What I do find entertaining is hanging out with Gideon, the way we did last night. We watched movies, ate popcorn, sipped wine, laughed, talked, and stole kisses. He lay on the couch, his head on my chest for the longest time. When I asked him why, his answer made my heart ache. He told me he liked to listen to my heartbeat. It was unique, he said, completely different from any other heartbeat he had ever heard. When I tried to push him away, he convinced my lips that those words were a compliment, not an insult.
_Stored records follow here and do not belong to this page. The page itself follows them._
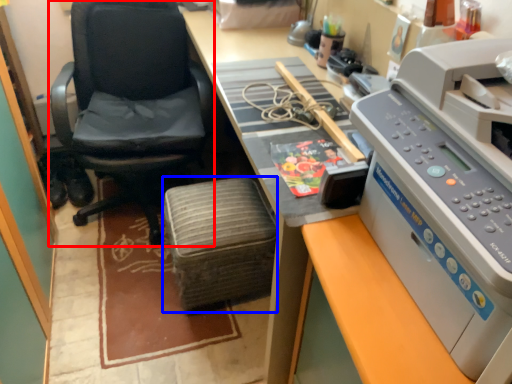 Question: Which object is further to the camera taking this photo, chair (highlighted by a red box) or stool (highlighted by a blue box)?

Choices:
 (A) chair
 (B) stool

Answer: (B) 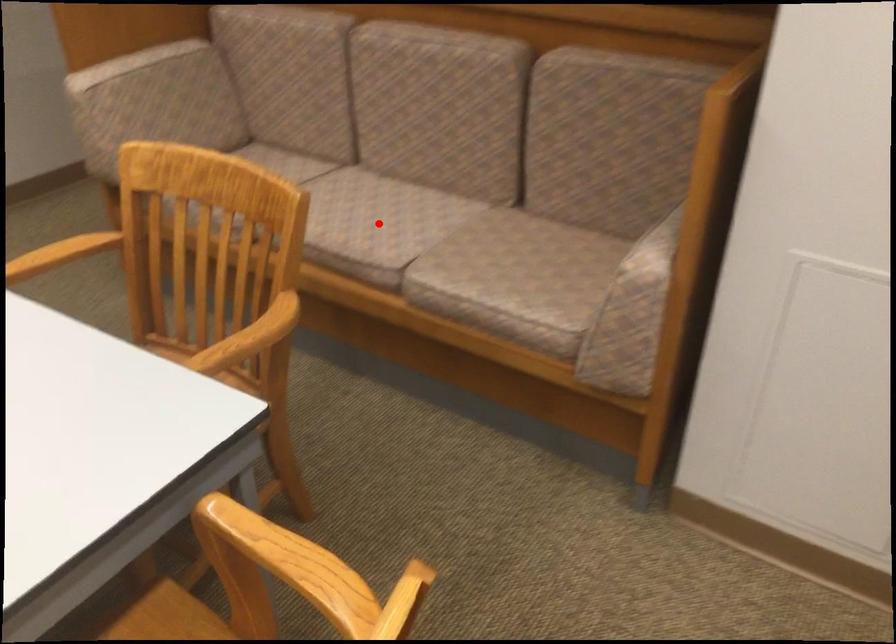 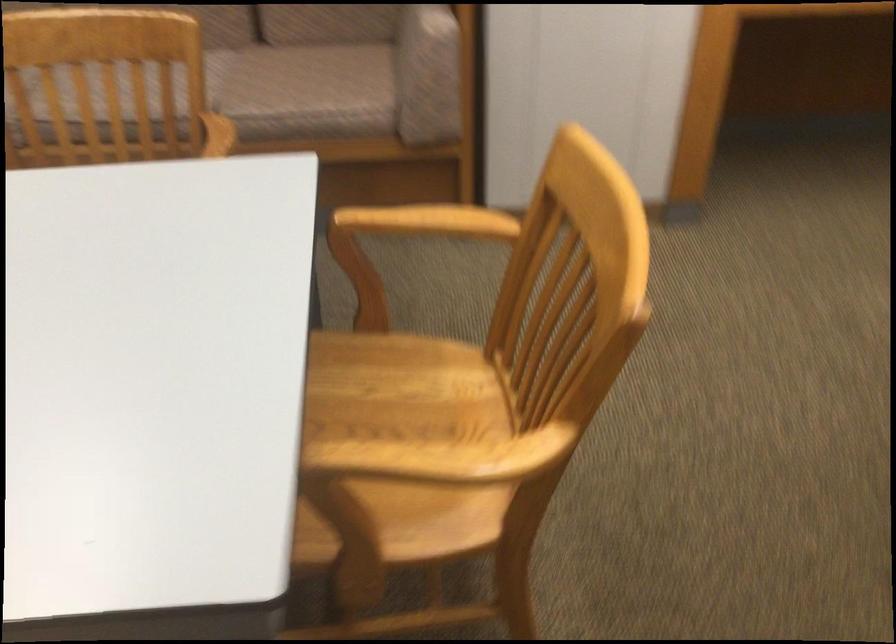 Question: I am providing you with two images of the same scene from different viewpoints. A red point is marked on the first image. Can you still see the location of the red point in image 2?

Choices:
 (A) Yes
 (B) No

Answer: (B) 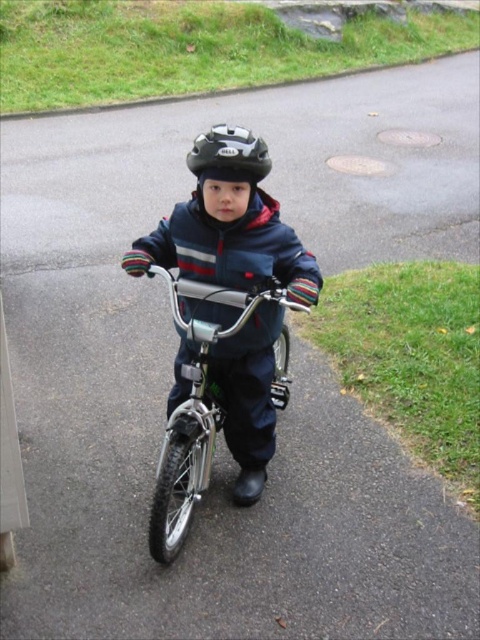 Does point (157, 470) come farther from viewer compared to point (220, 129)?

Yes, it is behind point (220, 129).

Locate an element on the screen. shiny metallic bicycle at center is located at coordinates (195, 410). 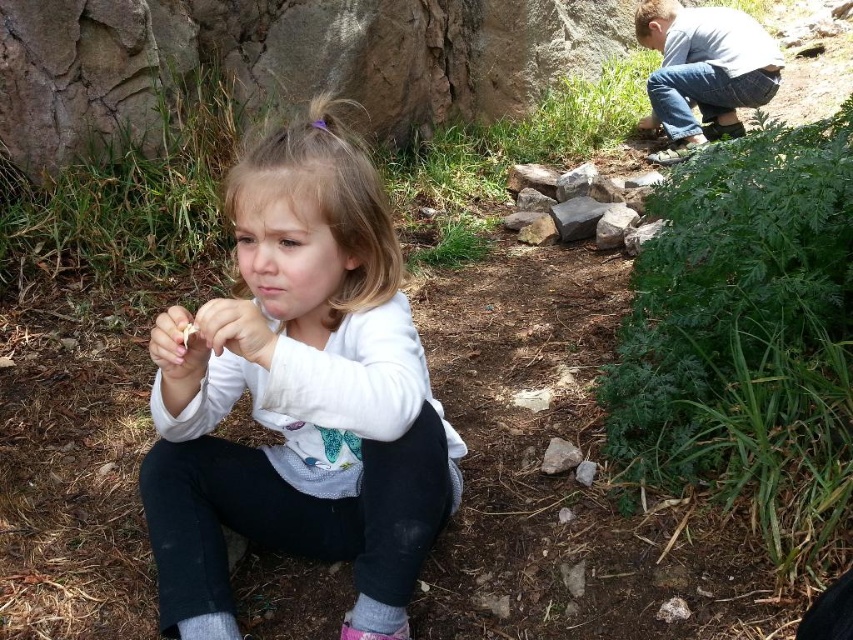 You are a parent looking for your child. You see the gray woolen sock at lower left and the pink matte lips at center. Which object is wider?

The gray woolen sock at lower left is wider than the pink matte lips at center.

You are a photographer trying to capture a closeup of the pink matte lips at center without including the gray woolen sock at lower left in the frame. Is this possible given their positions?

The gray woolen sock at lower left is further to the viewer than pink matte lips at center, so the sock is closer to the camera. This means the lips are behind the sock, making it impossible to capture the lips without the sock in the frame unless moving the camera position.

What is the color of the shirt worn by the child at the point with coordinates (703, 72)?

The point at coordinates (703, 72) corresponds to the light gray cotton shirt at upper right, so the shirt is light gray in color. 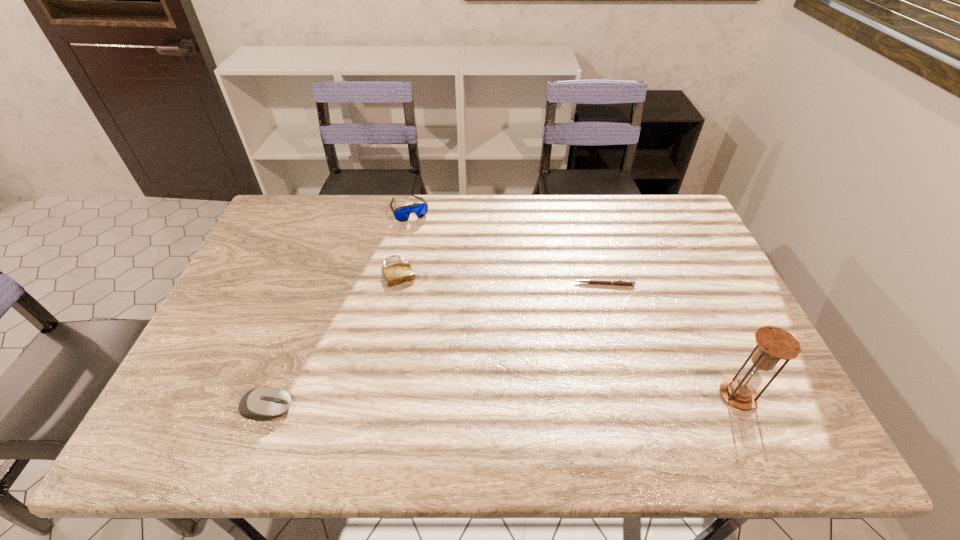 Locate an element on the screen. The height and width of the screenshot is (540, 960). object positioned at the far edge is located at coordinates (402, 213).

Locate an element on the screen. This screenshot has height=540, width=960. computer equipment positioned at the near edge is located at coordinates (265, 402).

Where is `hourglass that is at the near edge`? hourglass that is at the near edge is located at coordinates (773, 343).

Locate an element on the screen. The image size is (960, 540). object that is at the right edge is located at coordinates (773, 343).

Image resolution: width=960 pixels, height=540 pixels. What are the coordinates of `object present at the near right corner` in the screenshot? It's located at (773, 343).

In the image, there is a desktop. Where is `vacant space at the far edge`? The image size is (960, 540). vacant space at the far edge is located at coordinates (400, 205).

This screenshot has width=960, height=540. I want to click on free space at the left edge, so click(x=282, y=254).

Find the location of `vacant space at the right edge`. vacant space at the right edge is located at coordinates tap(705, 259).

Where is `vacant space at the far left corner of the desktop`? The image size is (960, 540). vacant space at the far left corner of the desktop is located at coordinates (291, 207).

The width and height of the screenshot is (960, 540). I want to click on vacant area between the fourth tallest object and the sunglasses, so click(x=405, y=240). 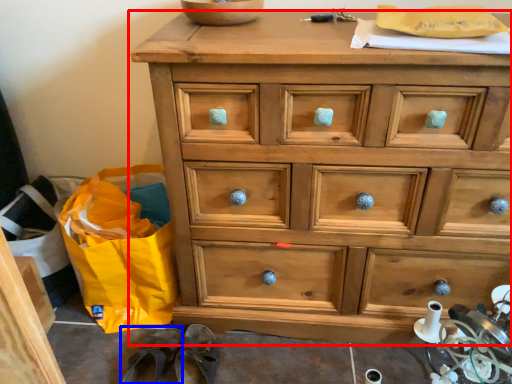 Question: Among these objects, which one is farthest to the camera, chest of drawers (highlighted by a red box) or slipper (highlighted by a blue box)?

Choices:
 (A) chest of drawers
 (B) slipper

Answer: (B) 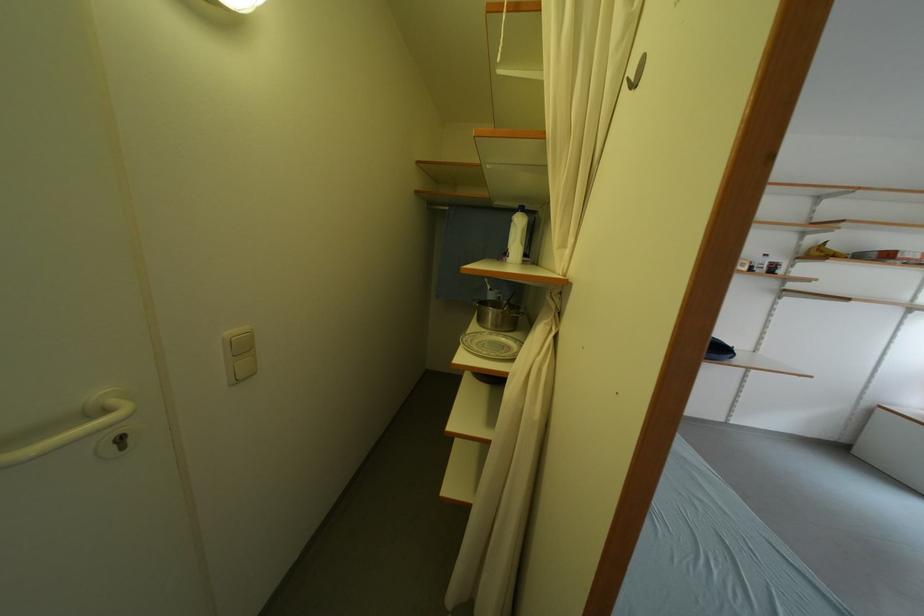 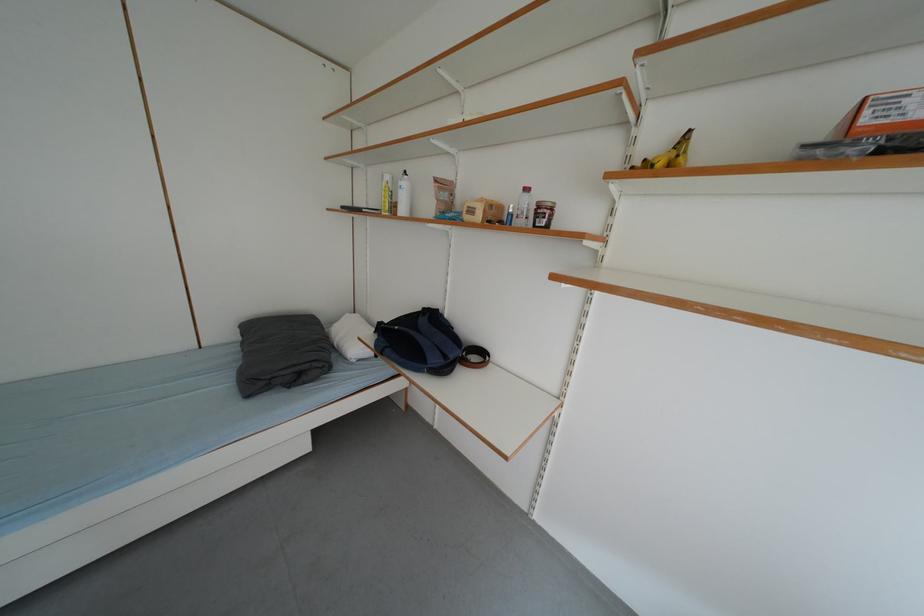 Where in the second image is the point corresponding to (x=755, y=272) from the first image?

(487, 220) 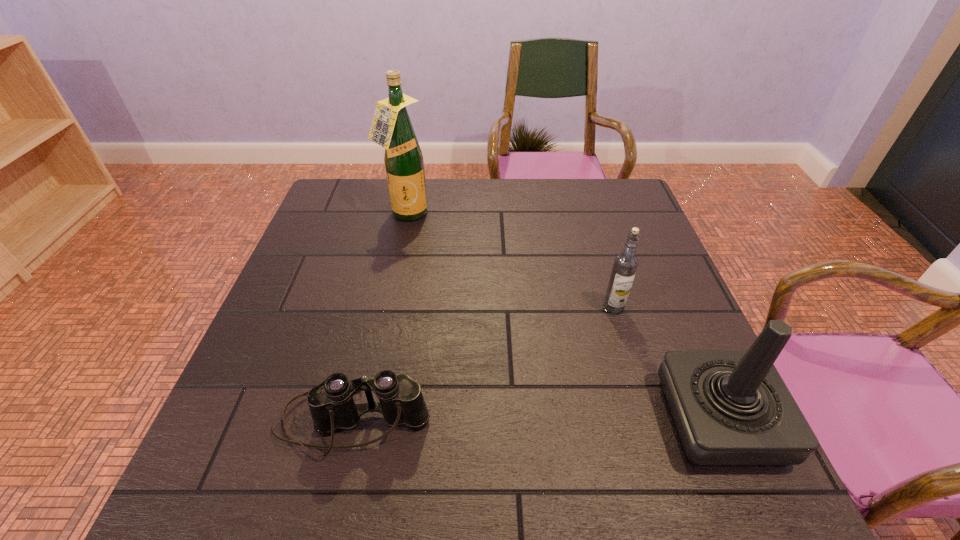 Image resolution: width=960 pixels, height=540 pixels. In order to click on vacant space located 0.340m on the label of the third nearest object in this screenshot , I will do `click(522, 413)`.

The width and height of the screenshot is (960, 540). I want to click on free space located on the label of the third nearest object, so click(593, 332).

This screenshot has height=540, width=960. What are the coordinates of `free space located 0.080m on the label of the third nearest object` in the screenshot? It's located at (590, 334).

The height and width of the screenshot is (540, 960). I want to click on object that is at the far edge, so click(391, 128).

Where is `binoculars situated at the near edge`? This screenshot has width=960, height=540. binoculars situated at the near edge is located at coordinates (331, 403).

Identify the location of joystick located in the near edge section of the desktop. (730, 408).

Find the location of a particular element. This screenshot has height=540, width=960. object present at the left edge is located at coordinates (331, 403).

You are a GUI agent. You are given a task and a screenshot of the screen. Output one action in this format:
    pyautogui.click(x=<x>, y=<y>)
    Task: Click on the joystick positioned at the right edge
    The width and height of the screenshot is (960, 540).
    Given the screenshot: What is the action you would take?
    pyautogui.click(x=730, y=408)

What are the coordinates of `vodka present at the right edge` in the screenshot? It's located at (625, 265).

I couldn’t explain to myself why I second-guessed everything he said, and why I jump all over him when he asks a simple question. I want to say it’s because of what happened in Hawaii, but that event had faded so much over the past months I barely remember any of it. If I was honest with myself, I knew the answer. I was pushing him away because I was trying not to like him. Being angry with him was easier than investing any part of my soul in him.
Chances are it’s far too late for that, because I didn’t want him to leave last night. It was so late by the time we finished an old Carey Grant flick that we turned the TV off and fell asleep on the sofa, together. It was strictly platonic, if cuddled together on a small sofa with his hand resting at the edge of my breast is platonic. All I know is I haven’t slept that well in, well, ever. I was sad to let him go this morning, but I would be seeing him later for lunch.
I picked up a block of cheese and contemplated buying it. Maybe I should invite him over for dinner. I can make a mean chicken parmesan. Paired with the right bottle of wine, it might be better than The Firebush even. At least we could eat it naked in my bed, if we wanted to. I scolded myself immediately. You promised Winifred you would keep your pants on this weekend! Now, finish your grocery shopping and stop thinking about Gideon.